Researchers have also positioned Marble within a broader 2025 inflection in world model research. Public commentary has contrasted Fei-Fei Li's emphasis on generative 3D content for creators with Meta chief AI scientist Yann LeCun's view that the most important world models are those, like V-JEPA 2, that learn latent representations of physics for embodied reasoning. The two positions are not mutually exclusive, but they imply different research and product trajectories.
For World Labs, Marble represents the company's transition from a research stage startup to a revenue-generating product company. The company has framed Marble as both a commercial product and a stepping stone toward a more general spatial intelligence platform. Subsequent releases are expected to deepen interactivity, lengthen the temporal horizon of generated experiences, and broaden the set of domains in which generated worlds can be used. World Labs has been explicit that real-time, persistent, and physically grounded world models are converging into a single product family.

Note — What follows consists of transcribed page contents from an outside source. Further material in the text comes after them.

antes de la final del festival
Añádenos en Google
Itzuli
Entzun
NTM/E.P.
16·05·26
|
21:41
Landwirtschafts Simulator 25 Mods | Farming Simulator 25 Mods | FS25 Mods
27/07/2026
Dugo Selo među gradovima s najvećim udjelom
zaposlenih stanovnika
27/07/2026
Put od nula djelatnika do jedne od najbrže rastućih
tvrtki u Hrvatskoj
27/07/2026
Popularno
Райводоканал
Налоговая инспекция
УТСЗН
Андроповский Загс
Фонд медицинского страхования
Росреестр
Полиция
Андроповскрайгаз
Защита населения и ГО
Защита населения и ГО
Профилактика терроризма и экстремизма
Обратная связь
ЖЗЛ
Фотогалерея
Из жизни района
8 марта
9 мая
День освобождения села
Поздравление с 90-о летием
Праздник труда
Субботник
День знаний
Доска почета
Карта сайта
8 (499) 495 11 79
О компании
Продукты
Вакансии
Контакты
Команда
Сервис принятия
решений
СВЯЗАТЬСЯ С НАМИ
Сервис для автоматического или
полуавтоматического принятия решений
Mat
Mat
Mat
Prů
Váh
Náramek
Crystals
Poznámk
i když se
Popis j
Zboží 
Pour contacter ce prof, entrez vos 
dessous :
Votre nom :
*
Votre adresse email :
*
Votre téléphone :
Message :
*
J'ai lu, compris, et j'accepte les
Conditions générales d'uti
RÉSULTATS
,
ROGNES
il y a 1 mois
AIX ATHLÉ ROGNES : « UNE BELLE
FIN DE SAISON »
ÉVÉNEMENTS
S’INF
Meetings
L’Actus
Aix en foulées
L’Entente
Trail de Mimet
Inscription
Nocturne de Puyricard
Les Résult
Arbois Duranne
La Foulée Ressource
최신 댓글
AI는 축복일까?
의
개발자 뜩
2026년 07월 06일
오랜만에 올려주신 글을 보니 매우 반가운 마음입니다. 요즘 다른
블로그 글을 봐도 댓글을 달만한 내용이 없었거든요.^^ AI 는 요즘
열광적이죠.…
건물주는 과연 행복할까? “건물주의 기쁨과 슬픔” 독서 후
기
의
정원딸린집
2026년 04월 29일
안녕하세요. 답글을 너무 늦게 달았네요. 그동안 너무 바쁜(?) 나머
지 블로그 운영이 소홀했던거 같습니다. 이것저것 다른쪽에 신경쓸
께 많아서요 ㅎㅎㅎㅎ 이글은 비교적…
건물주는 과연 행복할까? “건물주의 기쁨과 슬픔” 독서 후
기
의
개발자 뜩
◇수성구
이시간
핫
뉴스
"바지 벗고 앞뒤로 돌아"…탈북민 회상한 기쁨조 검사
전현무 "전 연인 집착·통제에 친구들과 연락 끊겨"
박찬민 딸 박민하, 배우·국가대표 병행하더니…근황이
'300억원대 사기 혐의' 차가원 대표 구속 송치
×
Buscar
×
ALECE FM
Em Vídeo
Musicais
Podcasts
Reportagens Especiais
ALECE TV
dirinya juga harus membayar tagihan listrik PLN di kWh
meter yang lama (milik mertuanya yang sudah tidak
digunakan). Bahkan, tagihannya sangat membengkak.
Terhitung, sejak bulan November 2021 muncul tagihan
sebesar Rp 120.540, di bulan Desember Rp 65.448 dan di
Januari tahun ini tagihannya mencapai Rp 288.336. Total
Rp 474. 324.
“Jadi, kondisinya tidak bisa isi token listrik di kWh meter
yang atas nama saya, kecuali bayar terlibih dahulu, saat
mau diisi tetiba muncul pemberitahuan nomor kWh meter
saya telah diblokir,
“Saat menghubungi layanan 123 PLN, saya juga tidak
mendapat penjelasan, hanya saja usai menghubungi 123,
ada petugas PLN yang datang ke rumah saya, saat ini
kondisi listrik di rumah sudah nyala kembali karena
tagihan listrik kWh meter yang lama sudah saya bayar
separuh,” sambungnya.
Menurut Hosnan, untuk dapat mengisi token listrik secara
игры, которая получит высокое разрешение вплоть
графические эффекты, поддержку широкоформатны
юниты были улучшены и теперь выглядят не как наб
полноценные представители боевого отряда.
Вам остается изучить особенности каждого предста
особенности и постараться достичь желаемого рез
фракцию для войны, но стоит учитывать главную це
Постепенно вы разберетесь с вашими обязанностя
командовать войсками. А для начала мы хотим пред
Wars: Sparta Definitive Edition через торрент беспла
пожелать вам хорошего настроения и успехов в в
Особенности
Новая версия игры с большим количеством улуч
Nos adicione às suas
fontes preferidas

For the wider industry, Marble's release marks one of the first commercial deployments of a generative model whose primary output is a downloadable 3D asset rather than text or pixels. By making persistent, editable 3D worlds available through a subscription priced comparably to other creative AI tools, Marble lowers the cost and time required for environment creation in games, film, VR, and simulation. Whether this leads to broader adoption depends on continued improvements in fidelity, the resolution of intellectual property questions around training data, and the willingness of established creative pipelines to integrate Gaussian splat assets alongside conventional polygonal meshes.